→ **WORK TO BE COMPLETED**:
What is needed is an exact copy of every entry below, with the pictures left out.

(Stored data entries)
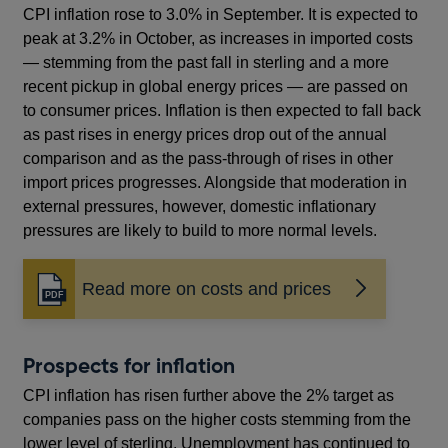
window
CPI inflation rose to 3.0% in September. It is expected to
peak at 3.2% in October, as increases in imported costs
— stemming from the past fall in sterling and a more
recent pickup in global energy prices — are passed on
to consumer prices. Inflation is then expected to fall back
as past rises in energy prices drop out of the annual
comparison and as the pass-through of rises in other
import prices progresses. Alongside that moderation in
external pressures, however, domestic inflationary
pressures are likely to build to more normal levels.
Read more on costs and prices
Opens
in
a
new
Prospects for inflation
window
CPI inflation has risen further above the 2% target as
companies pass on the higher costs stemming from the
lower level of sterling. Unemployment has continued to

→ **RESULT OF THIS EXERCISE**:
window
CPI inflation rose to 3.0% in September. It is expected to
peak at 3.2% in October, as increases in imported costs
— stemming from the past fall in sterling and a more
recent pickup in global energy prices — are passed on
to consumer prices. Inflation is then expected to fall back
as past rises in energy prices drop out of the annual
comparison and as the pass-through of rises in other
import prices progresses. Alongside that moderation in
external pressures, however, domestic inflationary
pressures are likely to build to more normal levels.
Read more on costs and prices
Opens
in
a
new
Prospects for inflation
window
CPI inflation has risen further above the 2% target as
companies pass on the higher costs stemming from the
lower level of sterling. Unemployment has continued to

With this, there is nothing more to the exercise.